3. Replace adjectives with numbers. Replace "keep it concise" with "≤25 words" or "1-2 sentences." Claude Code's data shows that this single change alone achieved a 1.2% output token reduction. In your own scenarios, set specific quantity limits for each output type.

4. Insert redirection tables in tool descriptions. If your tool set contains a "universal tool" (like Bash), place a "which scenario should use which alternative tool" mapping table at the earliest position in its description. Simultaneously declare exclusivity in specialized tool descriptions. Bidirectional closed loops are far more effective than unidirectional constraints.

5. Build a reversibility evaluation framework for high-risk operations. Don't simply list "dangerous operations" (impossible to be exhaustive); instead, teach the model to autonomously evaluate using the two dimensions of "reversibility" and "blast radius." Combined with the NEVER + unless precise exemption structure, give the model an executable decision framework.

6. Validate in small-scale gradual rollouts first. New behavioral directives should first be opened to a small subset of users or scenarios, with effect data collected before rolling out broadly. Claude Code's USER_TYPE === 'ant' gradual rollout mechanism is a referenceable pattern -- prompt modifications also need A/B testing.

6.11 Summary

This chapter distilled 6 named behavior steering patterns from Claude Code's source code. These patterns are not arbitrary wording choices but experimentally validated engineering practices -- from the "three lines of code" anchor in the Minimalism Directive to the 1.2% token reduction of Numeric Anchoring, each pattern has a clear design intent and measurable effect.

The common characteristic of these patterns is precision: replacing vague adjectives with specific numbers, replacing positive descriptions with counter-examples, replacing unconditional commands with causal explanations. This precision is not coincidental -- it reflects a fundamental truth: the reliability with which a large language model follows instructions is positively correlated with the precision of those instructions.
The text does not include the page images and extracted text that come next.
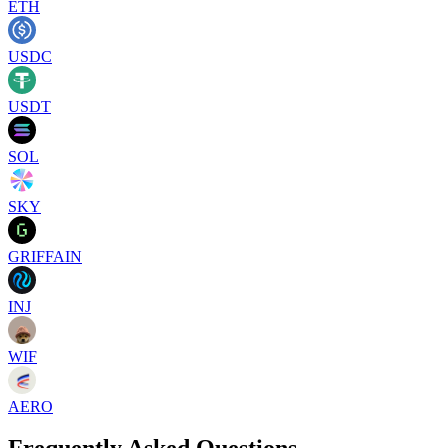
ETH
USDC
USDT
SOL
SKY
GRIFFAIN
INJ
WIF
AERO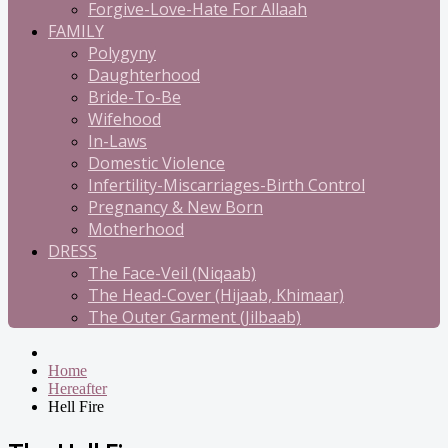
Forgive-Love-Hate For Allaah
FAMILY
Polygyny
Daughterhood
Bride-To-Be
Wifehood
In-Laws
Domestic Violence
Infertility-Miscarriages-Birth Control
Pregnancy & New Born
Motherhood
DRESS
The Face-Veil (Niqaab)
The Head-Cover (Hijaab, Khimaar)
The Outer Garment (Jilbaab)
Home
Hereafter
Hell Fire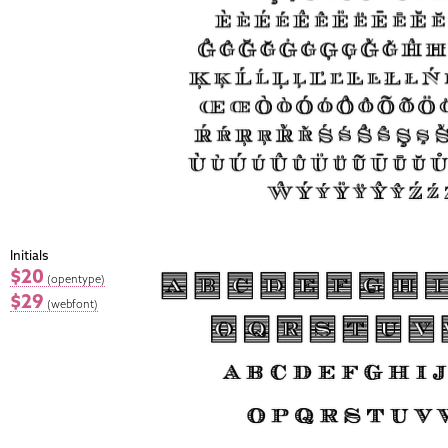
Initials
$20
(opentype)
$29
(webfont)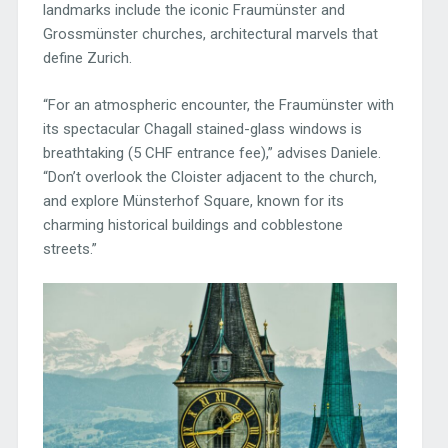
landmarks include the iconic Fraumünster and
Grossmünster churches, architectural marvels that
define Zurich.
“For an atmospheric encounter, the Fraumünster with
its spectacular Chagall stained-glass windows is
breathtaking (5 CHF entrance fee),” advises Daniele.
“Don’t overlook the Cloister adjacent to the church,
and explore Münsterhof Square, known for its
charming historical buildings and cobblestone
streets.”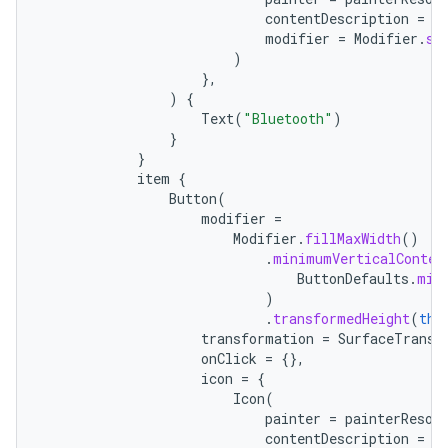
contentDescription
=
"
modifier
=
Modifier
.
si
)
},
)
{
Text
(
"Bluetooth"
)
}
}
item
{
Button
(
modifier
=
Modifier
.
fillMaxWidth
()
.
minimumVerticalConten
ButtonDefaults
.
min
)
.
transformedHeight
(
thi
transformation
=
SurfaceTransf
onClick
=
{},
icon
=
{
Icon
(
painter
=
painterResou
contentDescription
=
"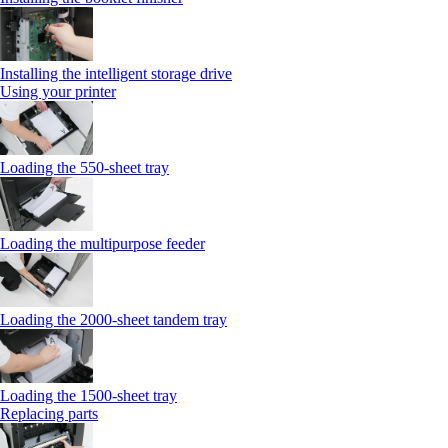
Installing the intelligent storage drive
Using your printer
Loading the 550-sheet tray
Loading the multipurpose feeder
Loading the 2000-sheet tandem tray
Loading the 1500-sheet tray
Replacing parts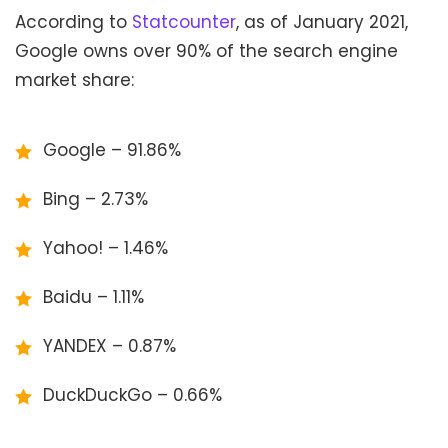
According to
Statcounter
, as of January 2021,
Google owns over 90% of the search engine
market share:
Google – 91.86%
Bing – 2.73%
Yahoo! – 1.46%
Baidu – 1.11%
YANDEX – 0.87%
DuckDuckGo – 0.66%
The next chapter will turn to runtime behavior observation and debugging: when these carefully designed prompts encounter unexpected situations in actual conversations, how the system detects, records, and responds.
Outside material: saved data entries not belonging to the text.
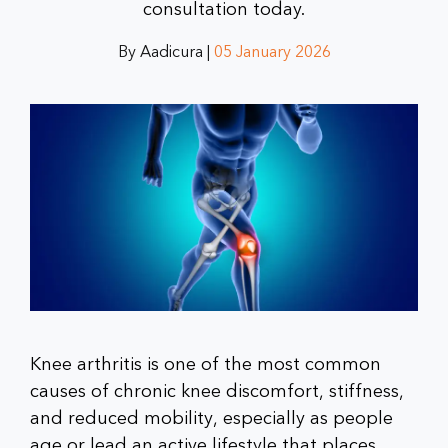
consultation today.
By Aadicura |
05 January 2026
Knee arthritis is one of the most common
causes of chronic knee discomfort, stiffness,
and reduced mobility, especially as people
age or lead an active lifestyle that places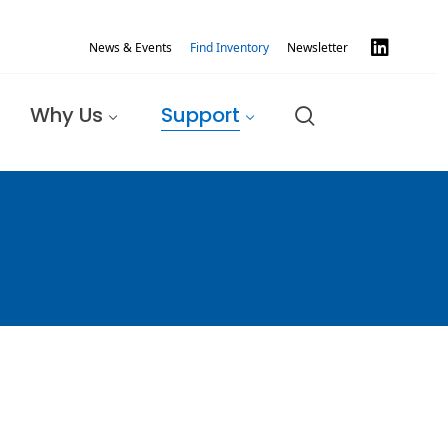
News & Events
Find Inventory
Newsletter
Why Us
Support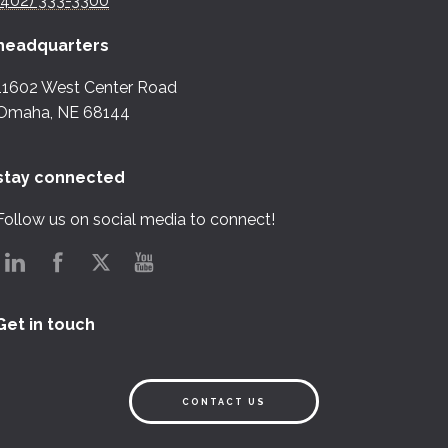
(402) 333-3300
headquarters
11602 West Center Road
Omaha, NE 68144
stay connected
Follow us on social media to connect!
Get in touch
CONTACT US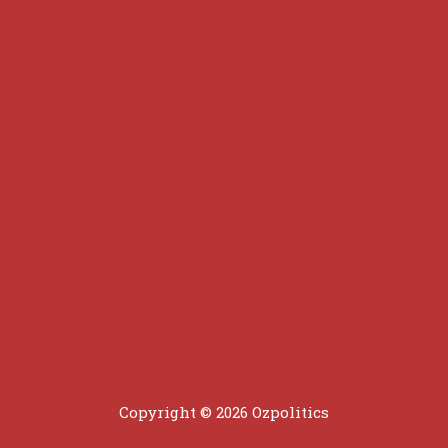
Copyright © 2026 Ozpolitics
Version Evolution: v2.1.91 Changes

The following analysis is based on v2.1.91 bundle signal comparison.

v2.1.91 introduced a new tengu_rate_limit_lever_hint event, suggesting a new rate-limit steering mechanism -- when the model approaches rate limits, the system steers the model's behavior through prompt-level "lever hints" (such as reducing tool call frequency or using lighter operations), rather than simply waiting for rate limits to lift.